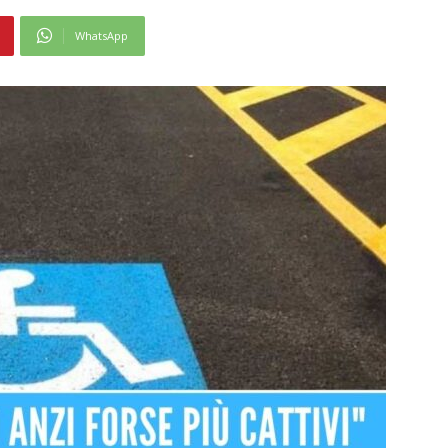
WhatsApp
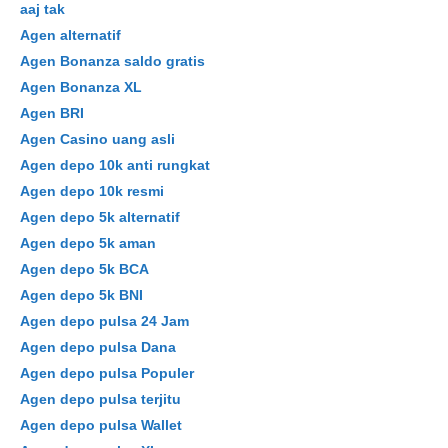
aaj tak
Agen alternatif
Agen Bonanza saldo gratis
Agen Bonanza XL
Agen BRI
Agen Casino uang asli
Agen depo 10k anti rungkat
Agen depo 10k resmi
Agen depo 5k alternatif
Agen depo 5k aman
Agen depo 5k BCA
Agen depo 5k BNI
Agen depo pulsa 24 Jam
Agen depo pulsa Dana
Agen depo pulsa Populer
Agen depo pulsa terjitu
Agen depo pulsa Wallet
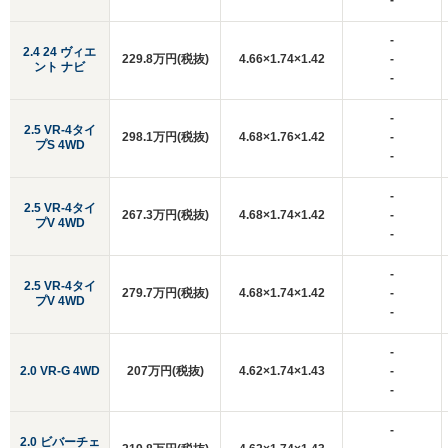
-
-
2.4 24 ヴィエ
229.8万円(税抜)
4.66×1.74×1.42
-
ント ナビ
-
-
2.5 VR-4タイ
298.1万円(税抜)
4.68×1.76×1.42
-
プS 4WD
-
-
2.5 VR-4タイ
267.3万円(税抜)
4.68×1.74×1.42
-
プV 4WD
-
-
2.5 VR-4タイ
279.7万円(税抜)
4.68×1.74×1.42
-
プV 4WD
-
-
2.0 VR-G 4WD
207万円(税抜)
4.62×1.74×1.43
-
-
-
2.0 ビバーチェ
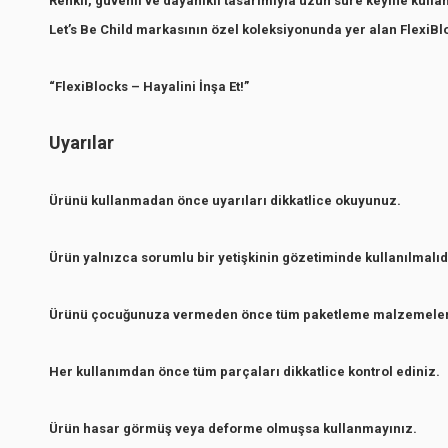
Renkli, güvenli ve dayanıklı tasarımıyla uzun süre keyifle kullanı
.
Let’s Be Child markasının özel koleksiyonunda yer alan FlexiBl
“FlexiBlocks – Hayalini İnşa Et!”
Uyarılar
Ürünü kullanmadan önce uyarıları dikkatlice okuyunuz.
Ürün yalnızca sorumlu bir yetişkinin gözetiminde kullanılmalıdı
Ürünü çocuğunuza vermeden önce tüm paketleme malzemelerin
Her kullanımdan önce tüm parçaları dikkatlice kontrol ediniz.
Ürün hasar görmüş veya deforme olmuşsa kullanmayınız.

_Exercise_
Write the listing out exactly, word for word, but omit the pictures.

_Task answer_
WhatsApp
aaj tak
Agen alternatif
Agen Bonanza saldo gratis
Agen Bonanza XL
Agen BRI
Agen Casino uang asli
Agen depo 10k anti rungkat
Agen depo 10k resmi
Agen depo 5k alternatif
Agen depo 5k aman
Agen depo 5k BCA
Agen depo 5k BNI
Agen depo pulsa 24 Jam
Agen depo pulsa Dana
Agen depo pulsa Populer
Agen depo pulsa terjitu
Agen depo pulsa Wallet
-
-
2.4 24 ヴィエ
229.8万円(税抜)
4.66×1.74×1.42
-
ント ナビ
-
-
2.5 VR-4タイ
298.1万円(税抜)
4.68×1.76×1.42
-
プS 4WD
-
-
2.5 VR-4タイ
267.3万円(税抜)
4.68×1.74×1.42
-
プV 4WD
-
-
2.5 VR-4タイ
279.7万円(税抜)
4.68×1.74×1.42
-
プV 4WD
-
-
2.0 VR-G 4WD
207万円(税抜)
4.62×1.74×1.43
-
-
-
2.0 ビバーチェ
Renkli, güvenli ve dayanıklı tasarımıyla uzun süre keyifle kullanı
.
Let’s Be Child markasının özel koleksiyonunda yer alan FlexiBl
“FlexiBlocks – Hayalini İnşa Et!”
Uyarılar
Ürünü kullanmadan önce uyarıları dikkatlice okuyunuz.
Ürün yalnızca sorumlu bir yetişkinin gözetiminde kullanılmalıdı
Ürünü çocuğunuza vermeden önce tüm paketleme malzemelerin
Her kullanımdan önce tüm parçaları dikkatlice kontrol ediniz.
Ürün hasar görmüş veya deforme olmuşsa kullanmayınız.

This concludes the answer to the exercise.